Wednesday, March 4, 2009

"As he well knows who took me as his wife"

Either Dante or Ciardi is great at these memorable canto endings. Here's another one that really gets me, at the end of Canto V (The Late-Repentant, Class Three: Those Who Died by Violence Without Last Rites). The souls here all want Dante to remind their living friends and relatives to pray for them, since the prayers of the devout can shorten their time in ante-Purgatory. (The indolent, you see, who for whatever reason delayed repentance till the end of their life, must wait -- as they made God wait -- before entering Purgatory.)

So anyway, Dante is surrounded by these souls:
A third spoke when that second soul had done:
"When you have found your way back to the world,
and found your rest from this long road you run,

oh speak my name again with living breath
to living memory. Pia am I.
Siena gave me birth; Maremma, death.

As he well knows who took me as his wife
with jeweled ring before he took my life." (V. 136-143)

Effective, right? Ciardi writes that Pia "has been traditionally identified as Pia de' Tomolei of Siena, who married a Guelph leader and was murdered by him. The identification is doubtful, however" (p. 212 note to l. 140).

Whoever she was, wow. What a way to be immortalized.

Sunday, December 7, 2008

historical anecdotes are my calling, it seems

This is what our friend Clare's cat, Shark, thinks of Beowulf. Perhaps it is because he is a monster of the deep, and Beowulf dispatched a few of those.

This is certainly a testament to my hunger for anecdotes, but the story of the Beowulf manuscript! So no-one really knows where it came from or who wrote it, but they know it was part of the collection of one Robert Cotton upon his death in 1631.

(The best thing about this collection is the organization. Cotton kept a different bust on each bookshelf, and that was how he catalogued his books. So Beowulf was "Vitellius.A.xv," indicating its position on the first shelf on the bookcase decorated with a bust of Vitellius. When I am Librarian of Congress, I will be adopting this system.)

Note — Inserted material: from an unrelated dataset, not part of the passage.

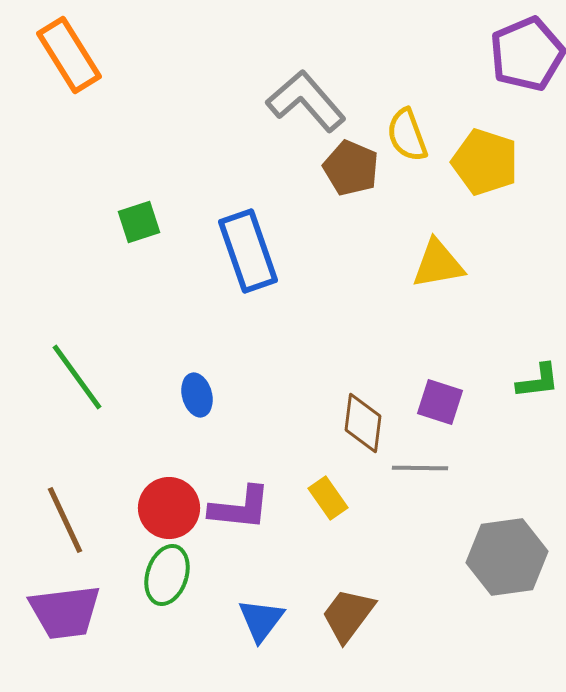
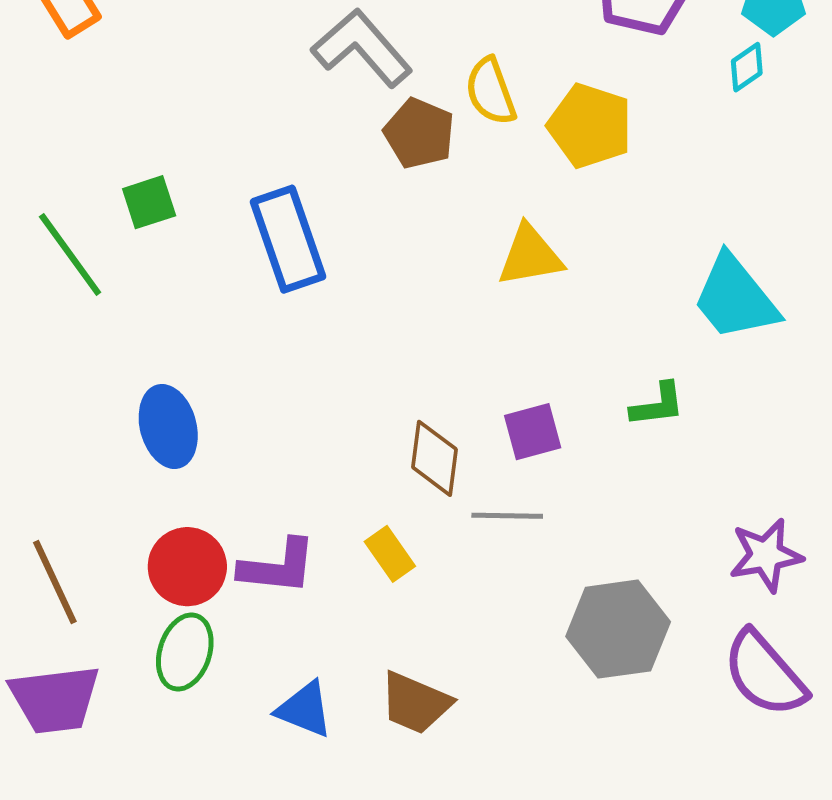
green line: (77, 377) -> (70, 254), moved
blue ellipse: (197, 395) -> (168, 426), moved, size x1.5
purple square: (440, 402) -> (533, 432), turned -33
brown trapezoid: (348, 615) -> (415, 703), turned -104
blue triangle: (261, 620) -> (305, 709), turned -45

Anyway, the manuscript was living in Ashburnham House in Westminster in 1731 when there was a fire. Some manuscripts burned, and Beowulf's edges were scorched. Its snug leather covers saved it, and the trustees who broke into a burning library in order to throw books out of the windows and keep them safe.

Enough of this heroic firefighter fantasy. Give me a Beowulf-saving librarian any day.

So this stout little manuscript survives for at least 700 years before anyone even thinks to make a copy. Finally a man makes two transcripts and takes them to Copenhagen, where he prepares Beowulf for publication. Except, whoops, in 1807 the British bomb the city and burn his house down. Eventually Beowulf gets published in 1815.

Admittedly it's not as poetic as if a monster came out of the sea and ate the manuscript.